This week began our study of eggs and joined in on some experiences which provoked some fantastic belly laughs! We discovered many signs of spring, from blossoming cherry trees, a frog resting in the sun, four speckled eggs in a killdeer’s scrape nest, sprouting sunflowers, apple tree buds, and daffodils.
To sign in this week, Farm Sprouts drew an egg around their name in a hen’s nesting box. We’ll visit the chicken coop in the coming weeks to help collect eggs. We played a cooperative game and explored egg and baby animal materials. When we gathered as a large group, we had thoughtful discussions on the topic of eggs, considering what we know and wonder. We settled eggs into our incubator and noted the warm, moist environment they will remain for the coming weeks. We’ll keep track of how many days it takes to hatch the chicks. We have two kinds of eggs, the larger ones from chickens as well as smaller, speckled eggs. We made predictions about what might hatch out of these interesting-looking eggs. Predictions included bees, alligators, turtles, and baby cows! We’ll continue to consider the difference between the different classifications of animals, with particular attention to birds and mammals due to the focus of our chores. Then we shared in some music and movement together as we danced, giggled, ad shook our “shaky eggs” to the song, “I Know a Chicken” by Laurie Berkner.

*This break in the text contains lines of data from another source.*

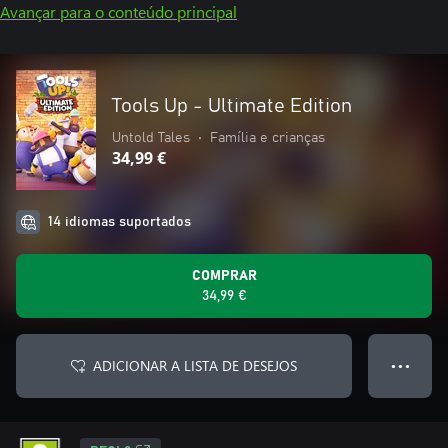
Avançar para o conteúdo principal
Tools Up - Ultimate Edition
Untold Tales
•
Família e crianças
34,99 €
14 idiomas suportados
COMPRAR
34,99 €
ADICIONAR A LISTA DE DESEJOS
● ● ●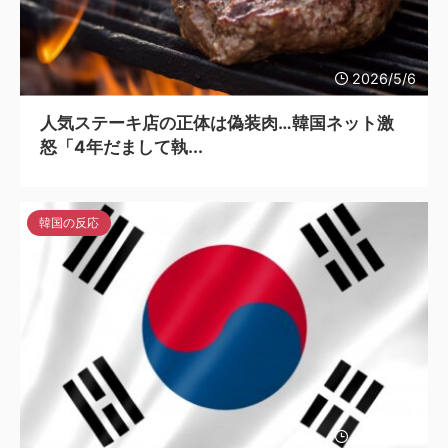
2026/5/6
人気ステーキ店の正体は偽装肉…韓国ネット激
怒「4年だまして執...
韓国の反応
2026/5/6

During our Invitations to Play, Discover, Explore! we explored the world of soil and plant science with different substrates in the sensory table, including soil, dirt, and sand. We wondered and made predictions about which would grow the healthiest plants and then sowed our sunflower seeds, harvested by many returning Farm Sprouts in the fall, which many in turn had planted and cared for last spring. Here we see the power of repeated seasons at the farm as children revisit experiences and build new understandings of how plants grow! The sunflowers are under the care of our Sustainable Agriculture team in the greenhouse and we will stop to care for them as well until the time arrives to transplant them in the garden. To help us consider and remember what plants need to grow in nature, we made “Fabulous 5,” or as we began to call them, “Plant Power!” bracelets. See if they can tell you what they need! (green = space, not grass 🙂 Some made collages with plant parts, collected through the development of fine motor work with scissors.

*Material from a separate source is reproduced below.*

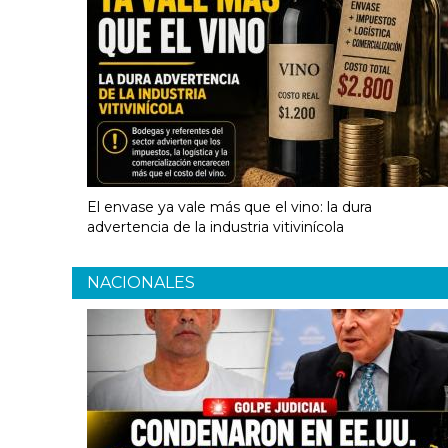
El envase ya vale más que el vino: la dura
advertencia de la industria vitivinícola
NACIONALES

We munched on carrot sticks for snack and talked about how carrots grow. Some plants grow the part we eat down in the soil. We wonder what lives and grows beneath our feet? We’ll be thinking about that question a bit more as we continue to study soil and plant requirements.
Next it was time to help care for our goat kids and visit some of our other animals as well! Our chore was to give them bottles of pasteurized milk from their mothers. Needless to say, it was an experienced which inspired big laughs and curiosity! What do goat kids need to stay healthy and strong? How are they different from birds? Did you know they don’t have front teeth on the top of their mouths?! Any ideas why? We stopped to admire the cherry blossoms on the walk back. We weren’t the only ones strolling under the pink flowers!
To close the day, we documented our discovers and thinking in our journals and read the story, The Unexpected Love Story of Alfred Fiddleduckling by Timonthy Basil Ering. It was a captivating story for our Farm Sprouts which included a big storm and a beast, creating an appreciation for music. We danced to Lindsey Stirling’s “Electric Daisy Violin” to celebrate the beautiful ending to the story. Many thanks to the Hess family for their donation of today’s book!